Posted: 24 February 2007 08:24 AM   [ Ignore ]
Total Posts:  3103
Joined  2007-01-30

Reading an old review in Scientific American I came across this paragraph:

“Among the many charms of the book {Bright Earth by Philip Ball} are its etymological surprises. Who would have thought that the word “miniature” traces its origins not to any synonym for “small” but to the Latin word minium, a lead-based red pigment often used in the scenes (usually small, to be sure) depicted in illuminated medieval manuscripts? Or that “crimson” has such a tangled past? The word comes from the name of an insect of the genus Kermes, from which a red compound was extracted. But because, when seen from a distance, the kermes insects look like kernels of grain, Pliny the Elder called the pigment granum, Latin for “grain.” By the time of Chaucer, “dyed in grain” had come to mean dyed crimson.”

I knew about miniature but the etymology of crimson was new and fascinating to me.

Here’s OED:

[The 15th c. cremesin(e corresponds exactly to early Sp. cremesin (cited 1403-12), early It. cremesino and med.L. cremes{imac}nus, variants (by metathesis of r) of med.L. kermes{imac}nus, carmesinus, It. chermesino, carmesino, Sp. carmesin (16th c.), f. It. chermisí, cremesí, Sp. carmesí (cited 1422), (a. Arab. qermazi, qirmaz{imac}: see CRAMOISY) + suffix -ino, L. -{imac}nus: see -INE. Thence our 16th c. variants. The corresponding 15-16th c. F. form was cramoisin (Littré), whence occasional Eng. cramoysine; the disturbing influence of this probably appears also in cremosin, crimosin, crimison, crimson.]

And here’s the big dic on dyed in grain and the connection with crimson.
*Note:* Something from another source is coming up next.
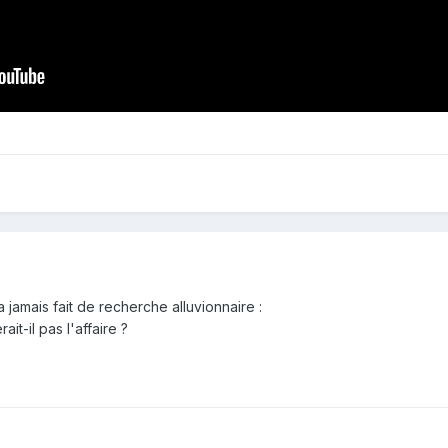
jamais fait de recherche alluvionnaire :
ait-il pas l'affaire ?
Palsgr. 1530 gives a Fr. engrainer to dye. The word, whether first formed in Fr. or Eng., was suggested by the Fr. phrase en graine (adapted in Eng. as in grain) where graine means the cochineal dye. Hence to engrain and to dye in grain meant originally to dye with cochineal, and subsequently to dye in any fast colour. But afterwards they came to be associated with the word grain, a. Fr. grain, the ‘fibre’ or minute structure of a thing; so that in mod. use ‘to dye in (the) grain’ means to impregnate the very substance of the material with the dye, to dye the wool before it is woven; and the present senses of the vb. engrain have distinct reference to grain ‘minute structure.’ On the whole the form engrain is now preferred to ingrain; see however the note on ENGRAINED ppl. a.]

Posted: 24 February 2007 08:47 AM   [ Ignore ]   [ # 1 ]
Total Posts:  170
Joined  2007-02-14

I didn’t know that crimson and cochineal were the same color (or at least from the same source).

I first heard the word cochineal from one of my favorite poems by E. Dickinson:

I found the phrase to every thought
I ever had, but one
And that defies me,— as a hand
did try to chalk the sun.

To races nurtured in the dark, --
How would your own begin?
Can blaze be shown in cochineal
Or noon in mazarin?

Posted: 24 February 2007 10:19 AM   [ Ignore ]   [ # 2 ]
Total Posts:  429
Joined  2007-02-14

Interesting to compare that to the etymology of Dutch ‘karmijn’. I’ll quote Van Dale on this;

Karmijn [red dye] (1691) < Fr. carmin < MLat. carminium [id.], a combination of minium [cinnaber], of Iberian origin + Ar. qirmizi [karmijn], from qirmiz [kermes, the female cochenille-lice that provide a red dye], goes back on an older Sanskrit krmih (worm); the red dye was not only extracted from lice, but also from worms.